Still, the idea of foraging for mushrooms had long been romanticised in my mind. When I lived in Finland, you didn’t have to go far to find my favourite chanterelles. I wouldn’t even call it foraging; all you had to do was bend over and pick them up – the yellow carpet, scattered with the freshest produce. I remember going to work and picking blueberries during the day and chanterelles in the evening. On such days, dinner and dessert were sorted with ease – of course, I’d go for a mushroom pasta and blueberry pie.
Into the forest
I wanted to recreate this experience in Iceland, but when you say “forest,” there aren’t many options here. What’s more, I wanted to visit a genuine forest, not just a park. Luckily, convincing my colleagues to take a Thursday afternoon off and head to Skorradalshreppur, south of Borgarfjörður, just an hour’s drive from Reykjavík, wasn’t difficult. Located on Lake Skorradalsvatn, in a narrow valley between Hvalfjörður and Reykholtsdalur, the area looks like it’s been plucked from the landscapes of the Finnish or Swedish countryside – rows of neat cottages, a crystal-clear lake and, unusual for Iceland, a lush forest.
I dedicated multiple hours to trying to persuade local foragers to join us to quickly learn that the wild mushroom community is relatively closed, similar to the world of dumpster diving. If you know the locations of these precious fungi, you often don’t want to share them with strangers, let alone a journalist.
The forest welcomes us with open arms and even those sceptical of the adventure succumb. We’re happy just to be in the forest – the moss is as bouncy as I remember, the trees are far more appealing than the city’s glass structures and the sky is my favourite colour: September blue.
It doesn’t take long before we find our first catch – a beautiful mushroom with a red, white-spotted cap – a toadstool, known in professional circles as Amanita muscaria or ‘berserkjasveppur’ in Icelandic. We’re no fools and are well aware that this one is dangerous. While it might not be deadly, it can certainly make you sick, and its effects are amplified by any pre-existing conditions you may have. With no intention to bring this one home, we can’t help but marvel at it for a while. How can nature create something so stunning and simultaneously harmful?

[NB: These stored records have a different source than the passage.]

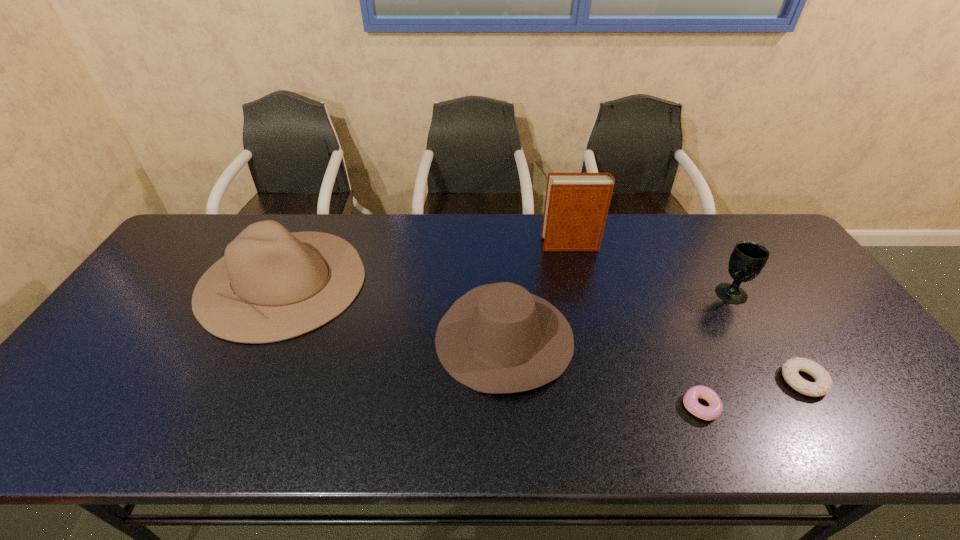 I want to click on the tallest object, so click(576, 205).

Locate an element on the screen. Image resolution: width=960 pixels, height=540 pixels. sombrero is located at coordinates (292, 283).

The image size is (960, 540). Find the location of `chalice`. chalice is located at coordinates (747, 259).

Identify the location of cowboy hat. This screenshot has height=540, width=960. (497, 338).

Where is `the right doughnut`? The image size is (960, 540). the right doughnut is located at coordinates (823, 384).

This screenshot has width=960, height=540. Find the location of `the third object from right to left`. the third object from right to left is located at coordinates (690, 400).

Locate an element on the screen. This screenshot has height=540, width=960. vacant space located on the open cover of the tallest object is located at coordinates (505, 245).

You are a GUI agent. You are given a task and a screenshot of the screen. Output one action in this format:
    pyautogui.click(x=<x>, y=<y>)
    Task: Click on the vacant space located 0.170m on the open cover of the tallest object
    Image resolution: width=960 pixels, height=540 pixels.
    Given the screenshot: What is the action you would take?
    pyautogui.click(x=490, y=245)

Find the location of a particular element. free space located 0.380m on the open cover of the tallest object is located at coordinates (424, 245).

Find the location of `free region located on the right of the sombrero`. free region located on the right of the sombrero is located at coordinates (483, 281).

As we go deeper into the forest, I realise that bringing along Helgi Hallgrímsson’s 600-page Sveppabókin might not have been the best idea. My basket doesn’t drag me down because of the mushrooms I’ve collected; it’s the weight of this book. Soon, I will learn that for more tech-savvy people, there are plenty of mushroom identification apps – think of them as similar to Shazam or Vivino, but for fungi. They will scan your find in just one click, providing you with those desired words: edible or poisonous.
Losers meet winners
As we go deeper into the forest, I realise that bringing along Helgi Hallgrímsson’s 600-page Sveppabókin might not have been the best idea. My basket doesn’t drag me down because of the mushrooms I’ve collected; it’s the weight of this book.

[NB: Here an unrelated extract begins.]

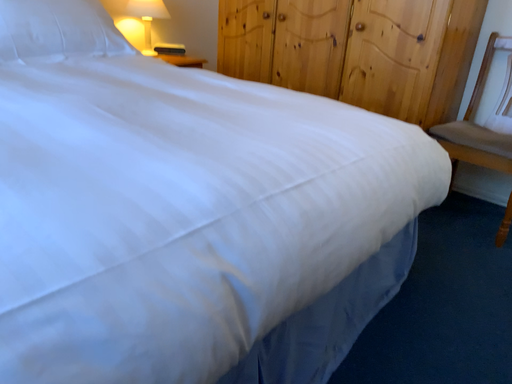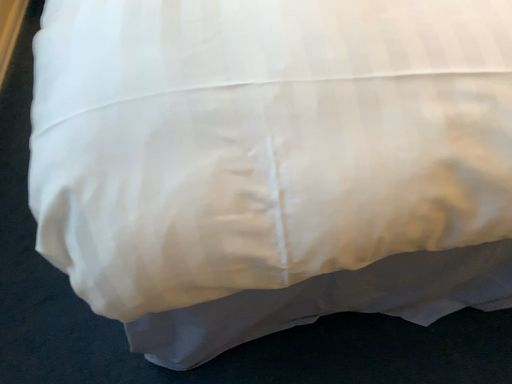 Question: Which way did the camera rotate in the video?

Choices:
 (A) rotated right
 (B) rotated left

Answer: (B)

As two hours pass by, we’re almost ready to give up. But just as we’re walking towards the car, we run into a group of five women, and somehow, they look like they know what they’re doing. “Have you been foraging?” I ask. “Yes, yes, yes,” the group answers almost in unison. “King mushrooms!” says one of them and opens the trunk of their car to boast what they’ve found – a whole basket of Boletus edulis, commonly known as porcini. The Icelandic name is “kóngssveppur,” literally translating to “king mushroom,” so it’s no wonder that’s what the women called it. The group, originally from Thailand, has lived in Iceland for up to 30 years, and they often go on mushroom-picking trips together. They’re already making plans for their mushroom stir-fry dinner and recommend that we go up the mountain.

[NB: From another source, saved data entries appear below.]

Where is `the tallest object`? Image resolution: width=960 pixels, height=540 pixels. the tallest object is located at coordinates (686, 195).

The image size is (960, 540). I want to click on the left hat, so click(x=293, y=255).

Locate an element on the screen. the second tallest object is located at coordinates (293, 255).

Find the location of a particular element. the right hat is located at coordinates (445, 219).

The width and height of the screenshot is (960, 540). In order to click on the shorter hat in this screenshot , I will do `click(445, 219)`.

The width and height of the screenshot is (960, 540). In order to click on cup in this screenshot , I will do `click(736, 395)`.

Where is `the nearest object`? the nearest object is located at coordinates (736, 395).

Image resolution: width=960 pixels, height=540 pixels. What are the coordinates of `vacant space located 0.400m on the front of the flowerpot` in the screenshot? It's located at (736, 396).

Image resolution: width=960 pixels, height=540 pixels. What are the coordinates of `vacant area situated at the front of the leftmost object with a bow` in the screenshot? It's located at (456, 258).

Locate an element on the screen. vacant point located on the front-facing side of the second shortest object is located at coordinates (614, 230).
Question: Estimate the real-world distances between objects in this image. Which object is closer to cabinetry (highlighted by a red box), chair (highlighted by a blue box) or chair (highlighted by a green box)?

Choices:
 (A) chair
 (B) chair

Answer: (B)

And so we try, saying goodbye to the group of women and venturing deeper into the woods. We stay off the path and try to step into untouched areas, in the hope of finding at least something. And yet all we see are more Amanita muscaria, or toadstools (poisonous), Musena pura, or lilac bonnets (poisonous), Russula delica, or milk-white brittlegills and Russula chloroides, or blue band brittlegills (only edible when young).
Ask an expert
Looking for answers as to why we failed, I turn to a mycologist from the Icelandic Institute of Natural History. Guðríður Gyða Eyjólfsdóttir, PhD, joins me on the call from Akureyri. Along with her geologist friend Höskuldur Búi Jónsson, Guðríður manages the above-mentioned group of mushroom enthusiasts on Facebook. One of the things I’m most curious about is, of course, where to find porcini mushrooms and chanterelles.
“They are below the ground kind of things,” Guðríður confidently answers about chanterelles. “They hide underneath the vegetation,” she adds, confirming that they do grow in the Borgarfjörður area. However, expert foragers often prefer to keep the locations a secret. “When it comes to Boletus edulis and chanterelles, people get really secretive. Because the fungus is still there. It might be attached to a particular tree or a bush, so it means that it will still be there next year when you show up.”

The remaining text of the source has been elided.